Blainjett’s solution was to go with big, variable pitch rotors for efficiency, but to tuck the entire retreating half of the swept disc away under the bike’s bodywork. Using a split swashplate, adapted from the helicopter world, they devised a system that would immediately ramp the blade pitch down to fully horizontal every time it went into its slot in the bodywork, then ramp it back up to a positive lift pitch when it emerged on the other side.

That was on a hoverbike. Now, the company is designing a hemi-rotor, cruise-capable drone to take maximal advantage of the idea, and it adds a couple of interesting wrinkles to make things even more effective.
“If our lab testing continues on its current trajectory,” Zachary says in a new press release, “we believe our [hemi-rotor-configured] prototype will boast the most efficient hover and forward flight profile of any rotor-borne VTOL aircraft.”
Them’s some fightin’ words, alright, but the new machine certainly appears to up the ante. It runs just two lift rotors, but they’re disproportionately huge compared to what you’d see on a typical drone, and they can presumably handle all the micro-corrections and nuances of VTOL flight thanks to their variable-pitch blades.

For VTOL and hover operations, the drone’s top and bottom bodywork opens up in a series of slats, exposing a greater percentage of the rotors’ swept area to airflow and deriving maximum lift. Then, as it begins to move forward under the power of a large rear pusher prop, these slats close up, and the lift rotors begin operating in hemi-rotor mode, flattening out as they pass through the bodywork and pitching back up when they’re out in the air.

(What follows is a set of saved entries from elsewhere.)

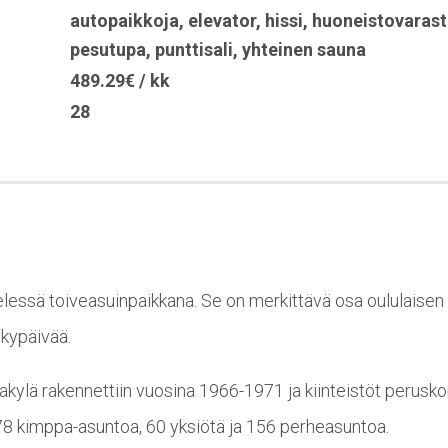
autopaikkoja
,
elevator
,
hissi
,
huoneistovarast
pesutupa
,
punttisali
,
yhteinen sauna
489.29€ / kk
28
essä toiveasuinpaikkana. Se on merkittävä osa oululaisen o
ykypäivää.
jakylä rakennettiin vuosina 1966-1971 ja kiinteistöt perusko
8 kimppa-asuntoa, 60 yksiötä ja 156 perheasuntoa.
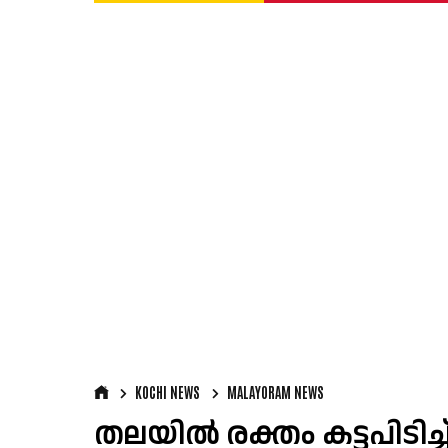
KOCHI NEWS
MALAYORAM NEWS
തലയില്‍ രക്തം കട്ടപിട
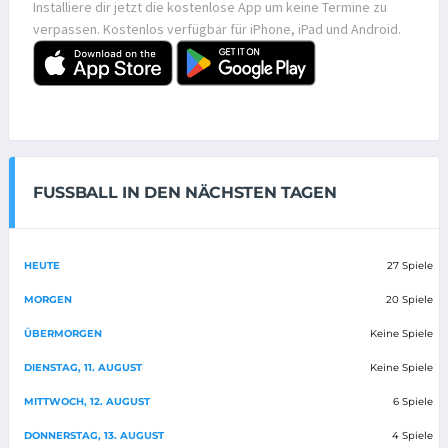
Installiere dir jetzt die kostenlose App um keine Termine zu
verpassen. Kostenlos verfügbar für iPhone, iPad und Android.
FUSSBALL IN DEN NÄCHSTEN TAGEN
HEUTE
27 Spiele
MORGEN
20 Spiele
ÜBERMORGEN
Keine Spiele
DIENSTAG, 11. AUGUST
Keine Spiele
MITTWOCH, 12. AUGUST
6 Spiele
DONNERSTAG, 13. AUGUST
4 Spiele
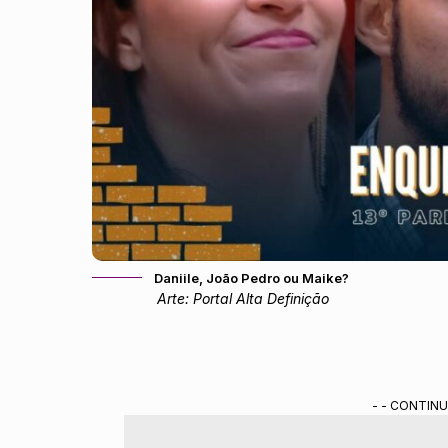
Daniile, João Pedro ou Maike?
Arte: Portal Alta Definição
- - CONTINU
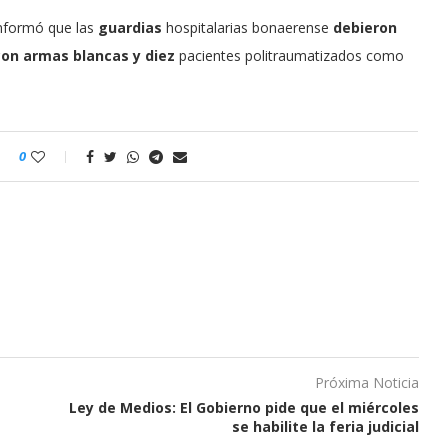
informó que las
guardias
hospitalarias bonaerense
debieron
con armas blancas y diez
pacientes politraumatizados como
0
Próxima Noticia
Ley de Medios: El Gobierno pide que el miércoles
se habilite la feria judicial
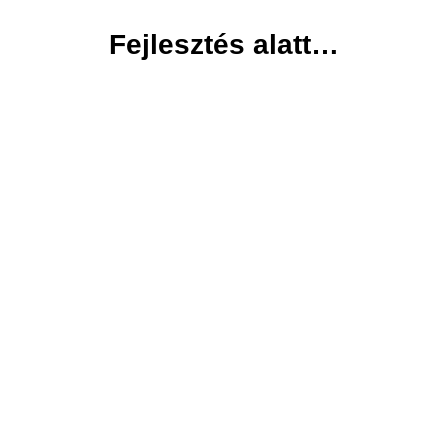
Fejlesztés alatt…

At a certain airspeed, the lift rotors are able to stop altogether, pointed out to the sides, and begin acting as wings. The drone’s bodywork itself is designed to act as a wing as well when it’s closed, and the ability to change the pitch of the blades on the lift rotors lets them operate as control surfaces in cruise flight.

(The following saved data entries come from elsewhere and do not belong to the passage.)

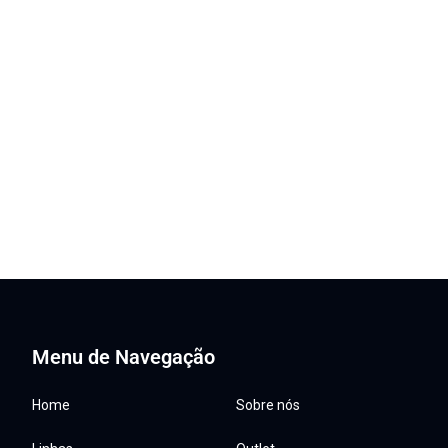
Menu de Navegação
Home
Sobre nós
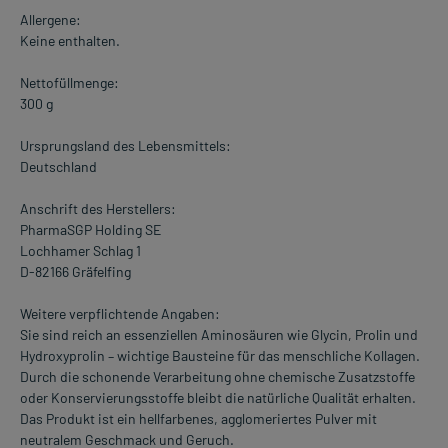
Allergene:
Keine enthalten.
Nettofüllmenge:
300 g
Ursprungsland des Lebensmittels:
Deutschland
Anschrift des Herstellers:
PharmaSGP Holding SE
Lochhamer Schlag 1
D-82166 Gräfelfing
Weitere verpflichtende Angaben:
Sie sind reich an essenziellen Aminosäuren wie Glycin, Prolin und
Hydroxyprolin – wichtige Bausteine für das menschliche Kollagen.
Durch die schonende Verarbeitung ohne chemische Zusatzstoffe
oder Konservierungsstoffe bleibt die natürliche Qualität erhalten.
Das Produkt ist ein hellfarbenes, agglomeriertes Pulver mit
neutralem Geschmack und Geruch.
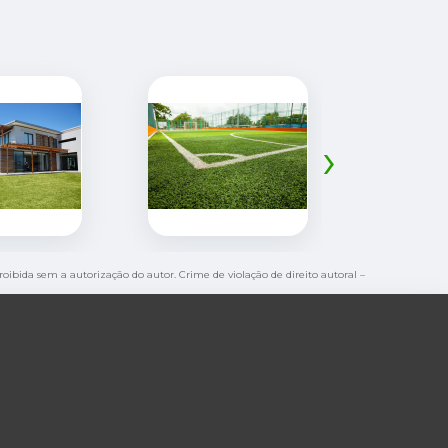
›
proibida sem a autorização do autor. Crime de violação de direito autoral –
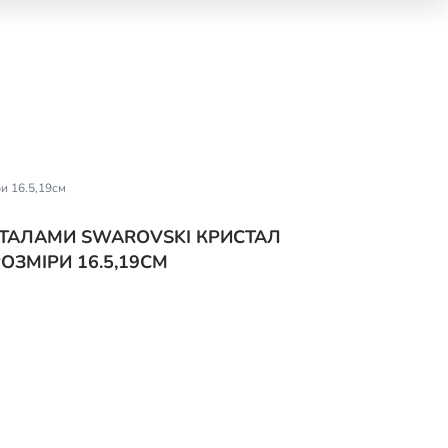
ри 16.5,19см
ИСТАЛАМИ SWAROVSKI КРИСТАЛ
ОЗМІРИ 16.5,19СМ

So what you’ve got is a vertical lift system with two enormous rotors instead of four or more much smaller ones, in a very compact ground footprint. If the air can move smoothly through the slats in the bodywork, I can see this being a super-efficient machine in VTOL and hover operations. And then in forward flight, you’ve got another sizeable propeller, a lift-generating body, and a uniquely tuneable set of wings that can be finely managed both in terms of blade pitch and their sweep angle relative to the body.
Blainjett says it’s built small-scale prototypes and tested them in different phases of flight, achieving results that validated its expected lift and drag profiles. The company has entered a partnership with Fenris Electric Systems to develop the complex and custom flight control systems it’ll need to operate all the bells and whistles on this bad boy.